What is CQRS, and why and how do we use it?
This article is aimed towards anyone with a basic understanding of application architectures. It requires some knowledge of how applications and data stores fit together, as well as a superficial knowledge of AWS.
It looks to address the following points:
- What is Command Query Responsibility Segregation (CQRS)?
- When and why do we use it?
- What is Event Sourcing, and why is it commonly used with CQRS?
- How might these ideas be implemented in an AWS environment?
All of these points will be covered in the context of adding a comment to a picture on a social media site. This example will help us work through some of the core ideas of the pattern.
Conceptually CQRS isn’t too complex. In a more traditional architecture we may read and write to the same data store, potentially via the same API.
However, sometimes, this is not appropriate. What if we have different requirements for both reading and writing? Writing may contain complex logic, or the read models may not fit well with the way the data is stored for writing. We may be doing very little writing compared to reading, or we may want to expose some data for some purposes, but not for others. To summarise, we closely bind the notions of reading and of writing data.
To avoid this we separate out the the two ideas.
The above diagram demonstrates the general concept, although the exact implementation of the idea can vary depending on use case. For example, the read data store may just be materialised views in the write data base, or the two application layers may not be as separate as shown.
By achieving what is demonstrated in the diagram we can:
- Separate concerns. We can now develop differently for read and write, pushing any write complexities into the appropriate code.
- Offer separate data models for reading and writing, simplifying queries.
- Scale read and write infrastructure separately.
- Secure the two purposes independently.
However, none of the above comes for free. The downsides of using a more involved pattern include:
- Increased complexity, especially around the synchronisation of the data stores.
- Eventual consistency. As there is some latency between the read and write versions of the data, there is no guarantee of queries returning the most recent versions of data.

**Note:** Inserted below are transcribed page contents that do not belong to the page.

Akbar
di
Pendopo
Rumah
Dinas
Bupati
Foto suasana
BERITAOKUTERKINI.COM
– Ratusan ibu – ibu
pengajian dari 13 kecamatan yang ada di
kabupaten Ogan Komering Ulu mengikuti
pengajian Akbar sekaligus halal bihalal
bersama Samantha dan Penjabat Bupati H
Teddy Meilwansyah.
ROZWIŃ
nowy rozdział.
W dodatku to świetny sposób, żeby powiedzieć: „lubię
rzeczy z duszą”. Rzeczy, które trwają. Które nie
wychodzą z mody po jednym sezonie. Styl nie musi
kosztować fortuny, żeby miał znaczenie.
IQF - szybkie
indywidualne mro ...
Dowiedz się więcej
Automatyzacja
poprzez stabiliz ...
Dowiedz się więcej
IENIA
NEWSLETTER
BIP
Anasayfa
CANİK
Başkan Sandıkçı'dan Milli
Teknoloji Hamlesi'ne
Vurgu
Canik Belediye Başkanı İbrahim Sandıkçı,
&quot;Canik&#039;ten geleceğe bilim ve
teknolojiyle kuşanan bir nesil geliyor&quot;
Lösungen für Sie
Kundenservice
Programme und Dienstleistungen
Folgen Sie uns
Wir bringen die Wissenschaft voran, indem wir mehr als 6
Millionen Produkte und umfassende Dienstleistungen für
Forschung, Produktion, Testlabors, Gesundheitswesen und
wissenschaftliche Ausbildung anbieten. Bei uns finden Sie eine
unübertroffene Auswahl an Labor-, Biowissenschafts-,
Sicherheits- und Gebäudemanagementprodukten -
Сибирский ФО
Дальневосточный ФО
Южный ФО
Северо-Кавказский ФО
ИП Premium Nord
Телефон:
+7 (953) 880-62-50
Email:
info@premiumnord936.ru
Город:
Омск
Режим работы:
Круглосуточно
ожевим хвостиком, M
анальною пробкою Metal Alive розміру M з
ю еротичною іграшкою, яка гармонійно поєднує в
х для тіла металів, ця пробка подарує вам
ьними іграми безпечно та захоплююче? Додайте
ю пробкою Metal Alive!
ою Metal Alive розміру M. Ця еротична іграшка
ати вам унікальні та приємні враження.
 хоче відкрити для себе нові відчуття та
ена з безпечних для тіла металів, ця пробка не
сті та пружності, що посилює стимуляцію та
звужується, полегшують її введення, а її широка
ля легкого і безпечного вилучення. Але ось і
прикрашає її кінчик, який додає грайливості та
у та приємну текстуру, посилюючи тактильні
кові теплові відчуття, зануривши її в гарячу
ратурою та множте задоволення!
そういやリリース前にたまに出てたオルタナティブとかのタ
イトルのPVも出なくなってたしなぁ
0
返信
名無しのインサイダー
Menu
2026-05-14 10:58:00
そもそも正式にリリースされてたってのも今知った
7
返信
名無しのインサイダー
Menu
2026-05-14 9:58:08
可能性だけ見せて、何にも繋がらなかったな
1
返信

Let’s return to our example — adding a comment to a picture on a social media site. We will use this to drill further into the definitions of a command and a query, as well as to explore the notion of event sourcing.
We would like to allow our user to create, read, update and delete their comments. These are then separated into command-based (create, update and delete) and query-based (read) functionalities.
Commands should directly reflect the task they are responsible for (for example, create comment) and can be synchronous or asynchronous depending on our use case. Queries should obviously be read only.
This is the perfect time to introduce Event Sourcing. Event Sourcing is where we store actions on data, rather than the data itself.
In a traditional model we may have a row in a table that represents a comment. For simplicity’s sake we will say the table has two columns, the identifier of the picture we are commenting on, and the comment text.
When we create a comment we add a row, when we update the comment we amend the comment text, when we delete the comment we delete the row. Reading the comment corresponds to reading the row.
In event sourcing we maintain an append-only list of actions. The following would be a valid, chronological action list:
- Create comment
- Update comment text
- Delete comment
The outcome of this would be the same as if no comment had been added.
Typically the event store would publish these events to be consumed by dependent systems. In the below diagram we can begin to see how this may be used for CQRS.
The outstanding question is the relative benefits of the two approaches.
- In the more traditional way of doing things we lose history unless it is stored separately as an audit log. Using event sourcing we retain history by default.
- In event sourcing we circumvent the case where multiple update operations attempt to take place on the same piece of data. This improves performance and scalability.
- In the event sourcing approach we need to be careful of the order of events. It is recommended to include a timestamp such that when we play events we can recognise the correct sequencing.
- We can only retrieve the current state of a piece of data by replaying all of the events. In a traditional approach the current state is preserved more readily. We can address this by taking snapshots of the data state at certain points in the event list.
An Example AWS Architecture
So how might we implement a CQRS pattern with event sourcing? The below is a suggested architecture for our commenting system in AWS:
Despite containing some simplifications, the above is enough to demonstrate an approximate physical implementation.
Superficially we would like to present our API as a single point of entry, without having the notions of commands and queries separate to the user. An AWS API Gateway gives us the power to route different requests separately.
DynamoDB has a functionality called Streams, which publishes item level modifications to data in a table. A Lambda can then be configured to subscribe to these events, persisting them in an appropriate format to an RDS read data store.
We now revisit the query route. In a similar manner read queries are redirected from the API Gateway to an ECS Fargate service. This service then queries a Redis Cache for the comments related to the query. If the cache contains a hit then it is returned, if it is not then we query the read store directly, updating the cache on our return.
In conclusion we have reviewed the definition, purpose and a potential implementation of the CQRS pattern.